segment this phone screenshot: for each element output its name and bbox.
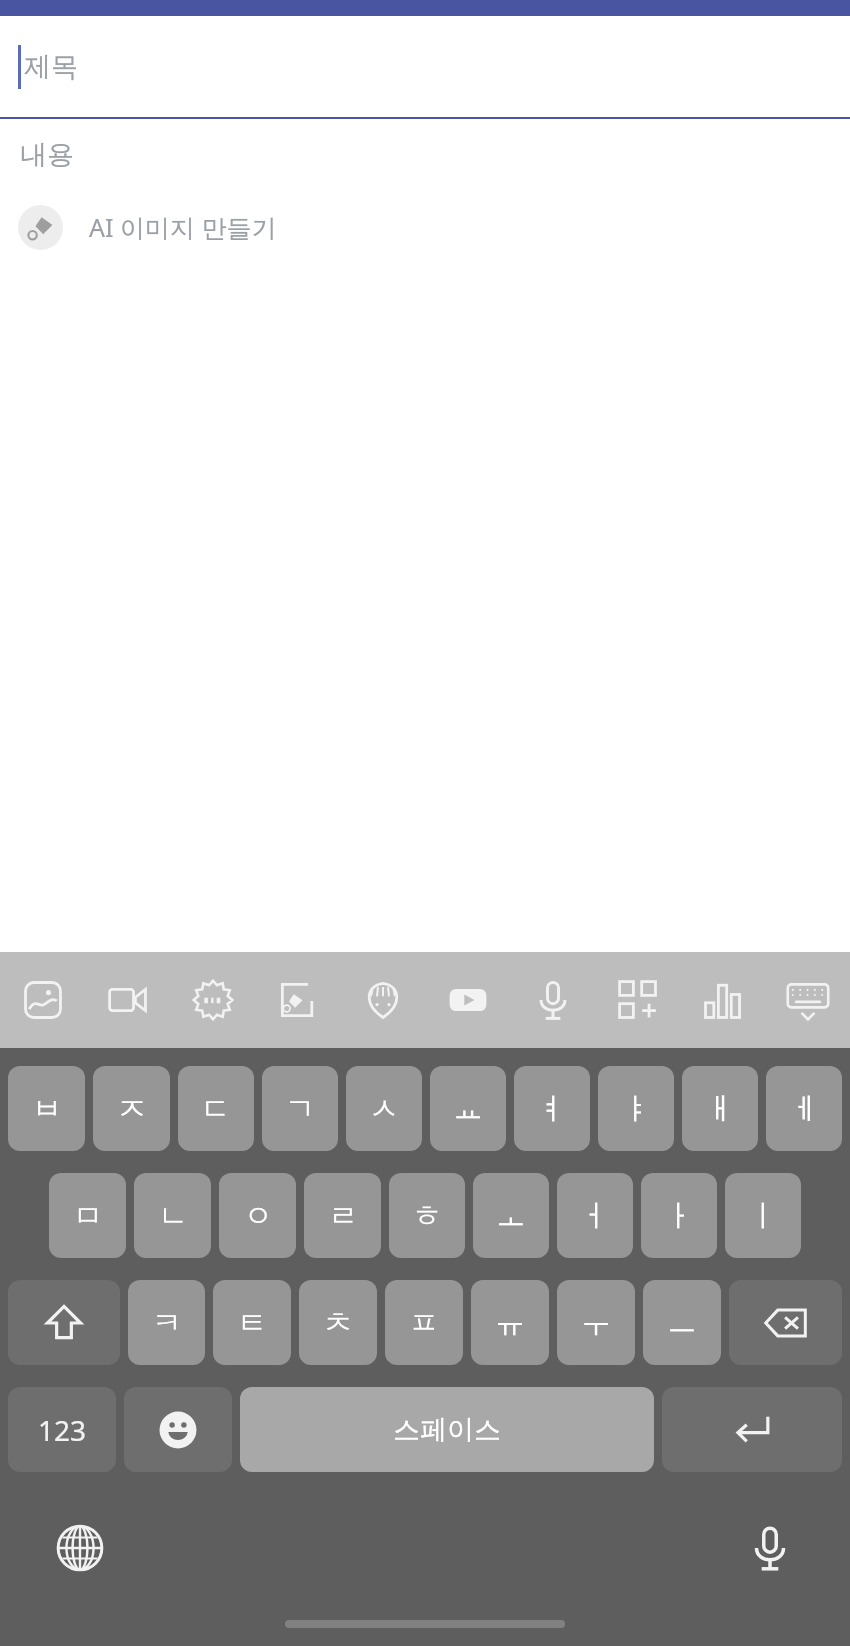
button[interactable]: ㅍ bbox=[385, 1280, 463, 1365]
button[interactable]: Change language bbox=[0, 1500, 160, 1596]
button[interactable]: 스페이스 bbox=[240, 1387, 654, 1472]
staticText: ㅑ bbox=[621, 1090, 651, 1128]
staticText: ㅍ bbox=[409, 1304, 439, 1342]
staticText: ㅂ bbox=[32, 1090, 62, 1128]
button[interactable]: ㅛ bbox=[430, 1066, 506, 1151]
staticText: ㅇ bbox=[243, 1197, 273, 1235]
button[interactable]: ㄱ bbox=[262, 1066, 338, 1151]
staticText: ㅎ bbox=[412, 1197, 442, 1235]
button[interactable]: ㄷ bbox=[178, 1066, 254, 1151]
button[interactable]: Image bbox=[0, 952, 85, 1048]
button[interactable]: Poll bbox=[680, 952, 765, 1048]
button[interactable]: ㅌ bbox=[213, 1280, 291, 1365]
button[interactable]: ㅔ bbox=[766, 1066, 842, 1151]
staticText: ㅜ bbox=[581, 1304, 611, 1342]
staticText: ㄱ bbox=[285, 1090, 315, 1128]
button[interactable]: ㅜ bbox=[557, 1280, 635, 1365]
button[interactable]: Voice input bbox=[690, 1500, 850, 1596]
button[interactable]: Emoji bbox=[124, 1387, 232, 1472]
staticText: 내용 bbox=[20, 138, 74, 172]
button[interactable]: ㄹ bbox=[304, 1173, 381, 1258]
staticText: ㄷ bbox=[201, 1090, 231, 1128]
button[interactable]: GIF bbox=[170, 952, 255, 1048]
staticText: ㅏ bbox=[664, 1197, 694, 1235]
staticText: ㅅ bbox=[369, 1090, 399, 1128]
button[interactable]: Enter bbox=[662, 1387, 842, 1472]
button[interactable]: ㅏ bbox=[641, 1173, 717, 1258]
staticText: ㅐ bbox=[705, 1090, 735, 1128]
staticText: ㅋ bbox=[152, 1304, 182, 1342]
staticText: ㄴ bbox=[158, 1197, 188, 1235]
button[interactable]: ㅐ bbox=[682, 1066, 758, 1151]
button[interactable]: ㅠ bbox=[471, 1280, 549, 1365]
staticText: ㅠ bbox=[495, 1304, 525, 1342]
button[interactable]: 제목 bbox=[0, 16, 850, 117]
button[interactable]: QR code bbox=[595, 952, 680, 1048]
staticText: ㅓ bbox=[580, 1197, 610, 1235]
staticText: ㅌ bbox=[237, 1304, 267, 1342]
button[interactable]: Key bbox=[8, 1280, 120, 1365]
button[interactable]: ㅈ bbox=[93, 1066, 170, 1151]
button[interactable]: ㅣ bbox=[725, 1173, 801, 1258]
staticText: ㅣ bbox=[748, 1197, 778, 1235]
button[interactable]: ㄴ bbox=[134, 1173, 211, 1258]
button[interactable]: ㅂ bbox=[8, 1066, 85, 1151]
button[interactable]: YouTube bbox=[425, 952, 510, 1048]
staticText: ㅗ bbox=[496, 1197, 526, 1235]
staticText: 123 bbox=[38, 1411, 87, 1449]
button[interactable]: AI 이미지 만들기 bbox=[0, 191, 850, 263]
button[interactable]: ㅗ bbox=[473, 1173, 549, 1258]
button[interactable]: Key bbox=[729, 1280, 842, 1365]
staticText: 스페이스 bbox=[393, 1413, 501, 1447]
button[interactable]: Hide keyboard bbox=[765, 952, 850, 1048]
button[interactable]: ㅇ bbox=[219, 1173, 296, 1258]
staticText: ㅁ bbox=[73, 1197, 103, 1235]
button[interactable]: Voice bbox=[510, 952, 595, 1048]
button[interactable]: ㅅ bbox=[346, 1066, 422, 1151]
button[interactable]: ㅓ bbox=[557, 1173, 633, 1258]
button[interactable]: ㅁ bbox=[49, 1173, 126, 1258]
button[interactable]: Sticker bbox=[340, 952, 425, 1048]
button[interactable]: Video bbox=[85, 952, 170, 1048]
staticText: ㅔ bbox=[789, 1090, 819, 1128]
staticText: ㅛ bbox=[453, 1090, 483, 1128]
button[interactable]: 내용 bbox=[0, 119, 850, 191]
staticText: 제목 bbox=[24, 50, 78, 84]
button[interactable]: ㅋ bbox=[128, 1280, 205, 1365]
button[interactable]: ㅕ bbox=[514, 1066, 590, 1151]
staticText: AI 이미지 만들기 bbox=[89, 210, 277, 244]
staticText: ㄹ bbox=[328, 1197, 358, 1235]
button[interactable]: ㅡ bbox=[643, 1280, 721, 1365]
button[interactable]: ㅑ bbox=[598, 1066, 674, 1151]
button[interactable]: ㅎ bbox=[389, 1173, 465, 1258]
button[interactable]: 123 bbox=[8, 1387, 116, 1472]
button[interactable]: AI drawing bbox=[255, 952, 340, 1048]
button[interactable]: ㅊ bbox=[299, 1280, 377, 1365]
staticText: ㅊ bbox=[323, 1304, 353, 1342]
staticText: ㅕ bbox=[537, 1090, 567, 1128]
staticText: ㅈ bbox=[117, 1090, 147, 1128]
staticText: ㅡ bbox=[667, 1304, 697, 1342]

TASK REQUIREMENTS:
Repeat each record exactly as shown above, dropping all images.

SOLUTION TO THE EXERCISE:
segment this phone screenshot: for each element output its name and bbox.
button[interactable]: ㅍ bbox=[385, 1280, 463, 1365]
button[interactable]: Change language bbox=[0, 1500, 160, 1596]
button[interactable]: 스페이스 bbox=[240, 1387, 654, 1472]
staticText: ㅑ bbox=[621, 1090, 651, 1128]
staticText: ㅍ bbox=[409, 1304, 439, 1342]
staticText: ㅂ bbox=[32, 1090, 62, 1128]
button[interactable]: ㅛ bbox=[430, 1066, 506, 1151]
staticText: ㅇ bbox=[243, 1197, 273, 1235]
button[interactable]: ㄱ bbox=[262, 1066, 338, 1151]
staticText: ㅎ bbox=[412, 1197, 442, 1235]
button[interactable]: ㄷ bbox=[178, 1066, 254, 1151]
button[interactable]: Image bbox=[0, 952, 85, 1048]
button[interactable]: Poll bbox=[680, 952, 765, 1048]
button[interactable]: ㅌ bbox=[213, 1280, 291, 1365]
button[interactable]: ㅔ bbox=[766, 1066, 842, 1151]
staticText: ㅜ bbox=[581, 1304, 611, 1342]
staticText: ㄱ bbox=[285, 1090, 315, 1128]
button[interactable]: ㅜ bbox=[557, 1280, 635, 1365]
button[interactable]: Voice input bbox=[690, 1500, 850, 1596]
button[interactable]: Emoji bbox=[124, 1387, 232, 1472]
staticText: 내용 bbox=[20, 138, 74, 172]
button[interactable]: ㄹ bbox=[304, 1173, 381, 1258]
staticText: ㄷ bbox=[201, 1090, 231, 1128]
button[interactable]: GIF bbox=[170, 952, 255, 1048]
staticText: ㅏ bbox=[664, 1197, 694, 1235]
staticText: ㅅ bbox=[369, 1090, 399, 1128]
button[interactable]: Enter bbox=[662, 1387, 842, 1472]
button[interactable]: ㅏ bbox=[641, 1173, 717, 1258]
staticText: ㅐ bbox=[705, 1090, 735, 1128]
staticText: ㅋ bbox=[152, 1304, 182, 1342]
staticText: ㄴ bbox=[158, 1197, 188, 1235]
button[interactable]: ㅐ bbox=[682, 1066, 758, 1151]
button[interactable]: ㅠ bbox=[471, 1280, 549, 1365]
staticText: ㅠ bbox=[495, 1304, 525, 1342]
button[interactable]: 제목 bbox=[0, 16, 850, 117]
button[interactable]: QR code bbox=[595, 952, 680, 1048]
staticText: ㅓ bbox=[580, 1197, 610, 1235]
staticText: ㅌ bbox=[237, 1304, 267, 1342]
button[interactable]: Key bbox=[8, 1280, 120, 1365]
button[interactable]: ㅈ bbox=[93, 1066, 170, 1151]
button[interactable]: ㅣ bbox=[725, 1173, 801, 1258]
staticText: ㅣ bbox=[748, 1197, 778, 1235]
button[interactable]: ㄴ bbox=[134, 1173, 211, 1258]
button[interactable]: ㅂ bbox=[8, 1066, 85, 1151]
button[interactable]: YouTube bbox=[425, 952, 510, 1048]
staticText: ㅗ bbox=[496, 1197, 526, 1235]
staticText: 123 bbox=[38, 1411, 87, 1449]
button[interactable]: AI 이미지 만들기 bbox=[0, 191, 850, 263]
button[interactable]: ㅗ bbox=[473, 1173, 549, 1258]
button[interactable]: Key bbox=[729, 1280, 842, 1365]
staticText: 스페이스 bbox=[393, 1413, 501, 1447]
button[interactable]: Hide keyboard bbox=[765, 952, 850, 1048]
button[interactable]: ㅇ bbox=[219, 1173, 296, 1258]
staticText: ㅁ bbox=[73, 1197, 103, 1235]
button[interactable]: Voice bbox=[510, 952, 595, 1048]
button[interactable]: ㅅ bbox=[346, 1066, 422, 1151]
button[interactable]: ㅓ bbox=[557, 1173, 633, 1258]
button[interactable]: ㅁ bbox=[49, 1173, 126, 1258]
button[interactable]: Sticker bbox=[340, 952, 425, 1048]
button[interactable]: Video bbox=[85, 952, 170, 1048]
staticText: ㅔ bbox=[789, 1090, 819, 1128]
staticText: ㅛ bbox=[453, 1090, 483, 1128]
button[interactable]: 내용 bbox=[0, 119, 850, 191]
staticText: 제목 bbox=[24, 50, 78, 84]
button[interactable]: ㅋ bbox=[128, 1280, 205, 1365]
button[interactable]: ㅕ bbox=[514, 1066, 590, 1151]
staticText: AI 이미지 만들기 bbox=[89, 210, 277, 244]
staticText: ㄹ bbox=[328, 1197, 358, 1235]
button[interactable]: ㅡ bbox=[643, 1280, 721, 1365]
button[interactable]: ㅑ bbox=[598, 1066, 674, 1151]
button[interactable]: ㅎ bbox=[389, 1173, 465, 1258]
button[interactable]: 123 bbox=[8, 1387, 116, 1472]
button[interactable]: AI drawing bbox=[255, 952, 340, 1048]
button[interactable]: ㅊ bbox=[299, 1280, 377, 1365]
staticText: ㅊ bbox=[323, 1304, 353, 1342]
staticText: ㅕ bbox=[537, 1090, 567, 1128]
staticText: ㅈ bbox=[117, 1090, 147, 1128]
staticText: ㅡ bbox=[667, 1304, 697, 1342]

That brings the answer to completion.